Goal of the exercise: State how many lines in the records below include the word "Warszawa". Give nothing but that number.

Stored dataset items
.....
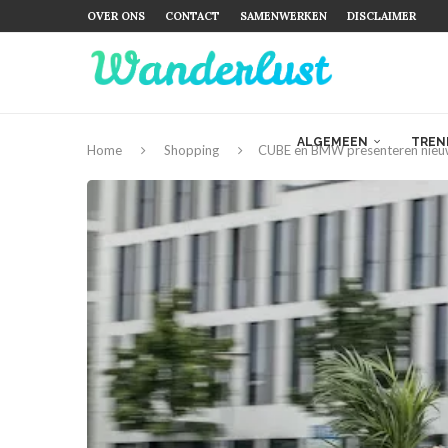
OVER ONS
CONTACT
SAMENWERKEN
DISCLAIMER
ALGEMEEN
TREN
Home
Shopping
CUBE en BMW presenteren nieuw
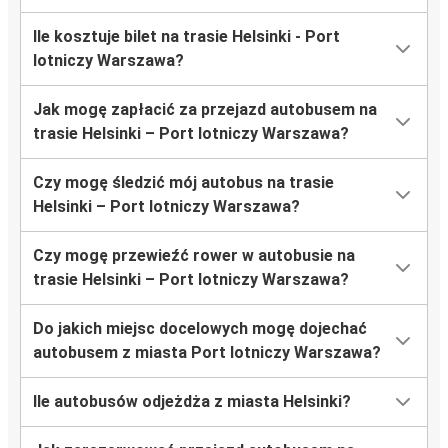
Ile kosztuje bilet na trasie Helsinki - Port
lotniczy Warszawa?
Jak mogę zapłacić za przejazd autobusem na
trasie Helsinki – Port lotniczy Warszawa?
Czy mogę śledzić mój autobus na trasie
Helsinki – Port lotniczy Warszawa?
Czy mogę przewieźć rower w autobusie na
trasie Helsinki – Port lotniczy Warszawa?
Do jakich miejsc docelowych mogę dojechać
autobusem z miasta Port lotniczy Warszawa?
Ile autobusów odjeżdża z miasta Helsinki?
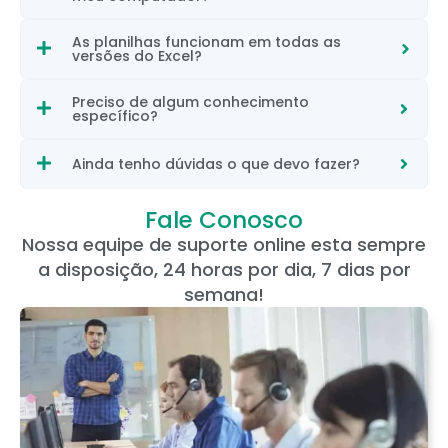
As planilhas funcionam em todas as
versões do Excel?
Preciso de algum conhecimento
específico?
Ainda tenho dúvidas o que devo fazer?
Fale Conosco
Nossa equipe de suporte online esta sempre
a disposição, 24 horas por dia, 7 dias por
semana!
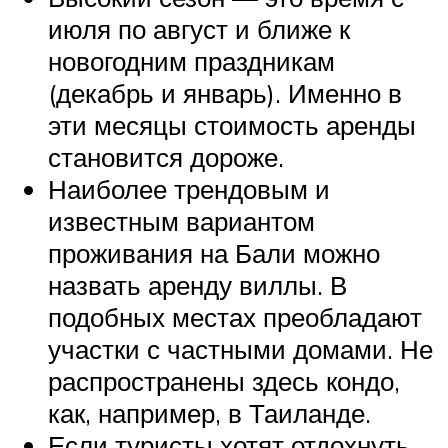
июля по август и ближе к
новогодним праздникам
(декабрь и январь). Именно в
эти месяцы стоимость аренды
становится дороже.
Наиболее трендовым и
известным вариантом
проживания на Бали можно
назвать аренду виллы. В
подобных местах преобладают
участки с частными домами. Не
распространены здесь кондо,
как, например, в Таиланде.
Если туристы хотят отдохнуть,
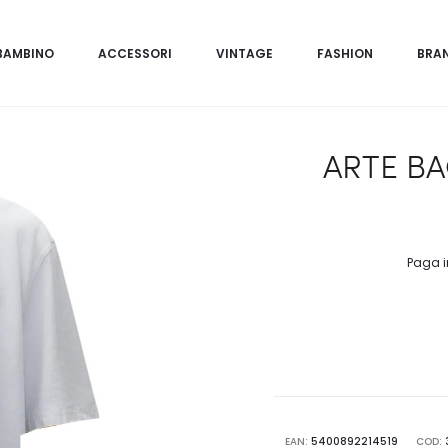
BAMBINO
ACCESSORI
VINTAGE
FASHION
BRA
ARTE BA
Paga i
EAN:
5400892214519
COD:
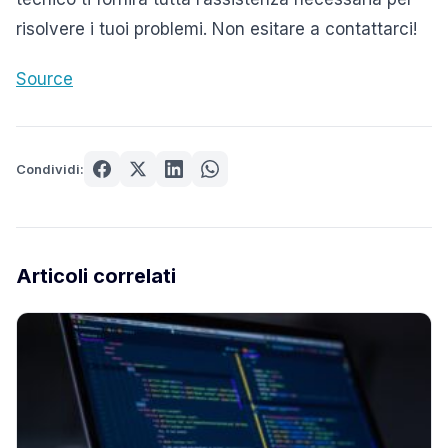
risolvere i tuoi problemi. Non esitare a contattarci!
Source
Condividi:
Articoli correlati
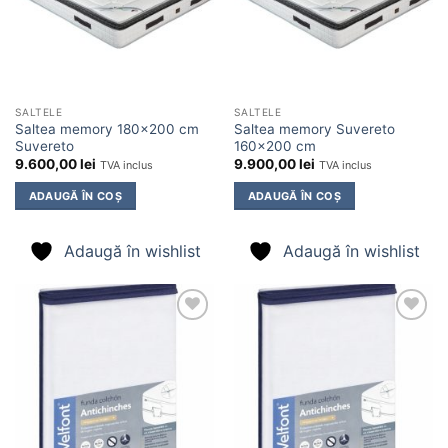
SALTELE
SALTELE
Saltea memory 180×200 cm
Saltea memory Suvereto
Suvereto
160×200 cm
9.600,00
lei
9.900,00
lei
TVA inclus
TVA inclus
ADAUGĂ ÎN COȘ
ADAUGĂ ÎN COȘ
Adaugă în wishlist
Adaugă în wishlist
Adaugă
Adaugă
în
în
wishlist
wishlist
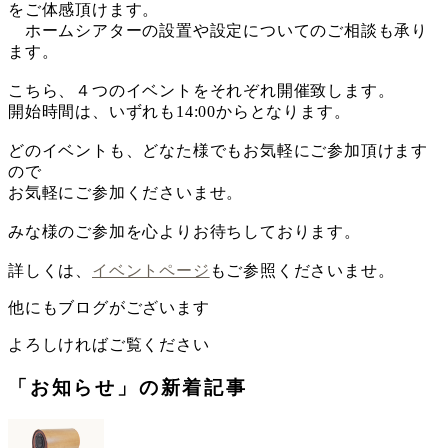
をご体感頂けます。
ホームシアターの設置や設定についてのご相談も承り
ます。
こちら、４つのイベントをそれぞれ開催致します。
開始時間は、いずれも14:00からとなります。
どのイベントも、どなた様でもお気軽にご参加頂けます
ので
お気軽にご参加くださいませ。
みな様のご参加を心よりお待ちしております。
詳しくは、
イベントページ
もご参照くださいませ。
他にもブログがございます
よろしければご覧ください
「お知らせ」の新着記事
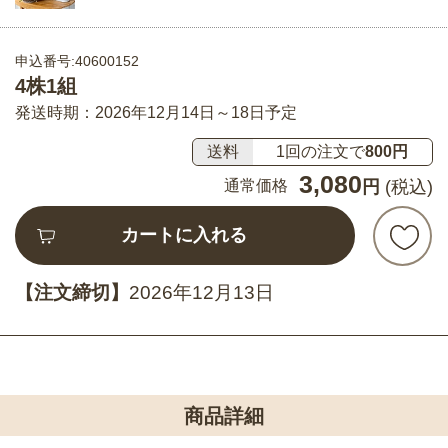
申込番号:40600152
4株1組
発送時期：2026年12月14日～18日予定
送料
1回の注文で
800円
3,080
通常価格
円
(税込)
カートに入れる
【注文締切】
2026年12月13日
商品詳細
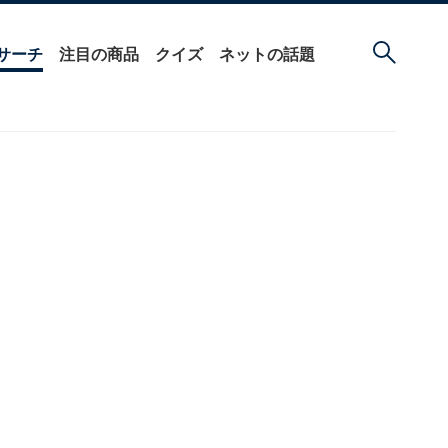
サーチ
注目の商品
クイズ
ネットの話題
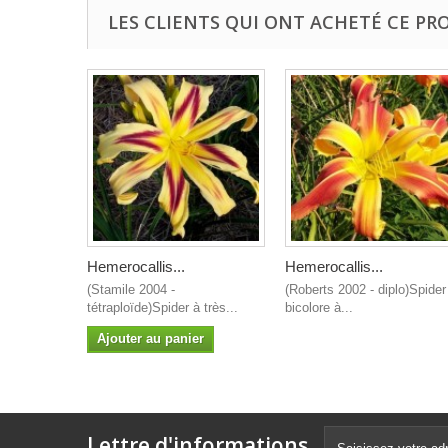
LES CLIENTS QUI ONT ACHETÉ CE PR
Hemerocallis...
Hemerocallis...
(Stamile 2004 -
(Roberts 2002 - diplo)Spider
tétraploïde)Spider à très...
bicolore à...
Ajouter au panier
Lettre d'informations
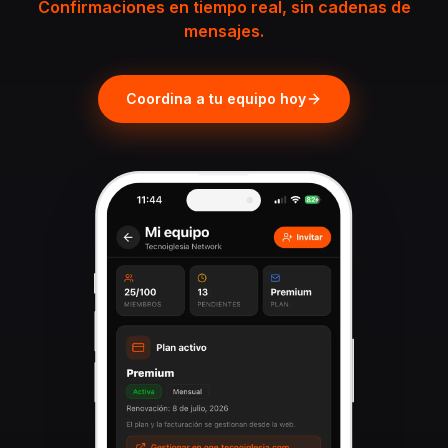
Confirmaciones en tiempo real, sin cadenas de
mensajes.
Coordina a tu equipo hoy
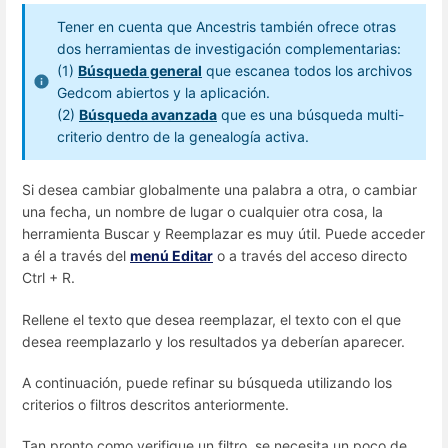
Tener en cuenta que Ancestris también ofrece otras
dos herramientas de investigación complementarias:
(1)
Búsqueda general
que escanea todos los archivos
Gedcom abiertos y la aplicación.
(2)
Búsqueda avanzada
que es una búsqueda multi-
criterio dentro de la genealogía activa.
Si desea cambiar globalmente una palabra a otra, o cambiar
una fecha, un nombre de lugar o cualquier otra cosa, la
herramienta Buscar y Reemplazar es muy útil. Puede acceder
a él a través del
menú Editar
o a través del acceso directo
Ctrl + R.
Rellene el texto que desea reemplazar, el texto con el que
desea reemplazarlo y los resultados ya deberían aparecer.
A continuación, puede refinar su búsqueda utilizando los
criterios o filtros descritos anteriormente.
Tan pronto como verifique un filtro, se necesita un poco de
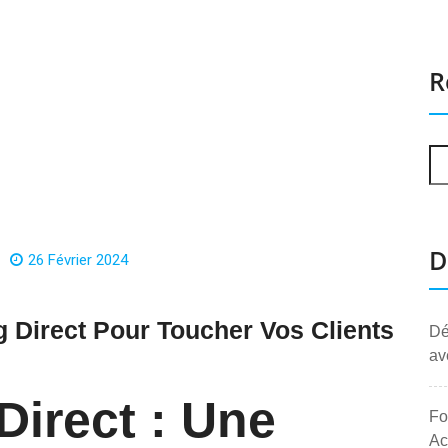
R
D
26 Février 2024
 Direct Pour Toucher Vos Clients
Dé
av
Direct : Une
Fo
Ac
.....
Output of the exercise: 5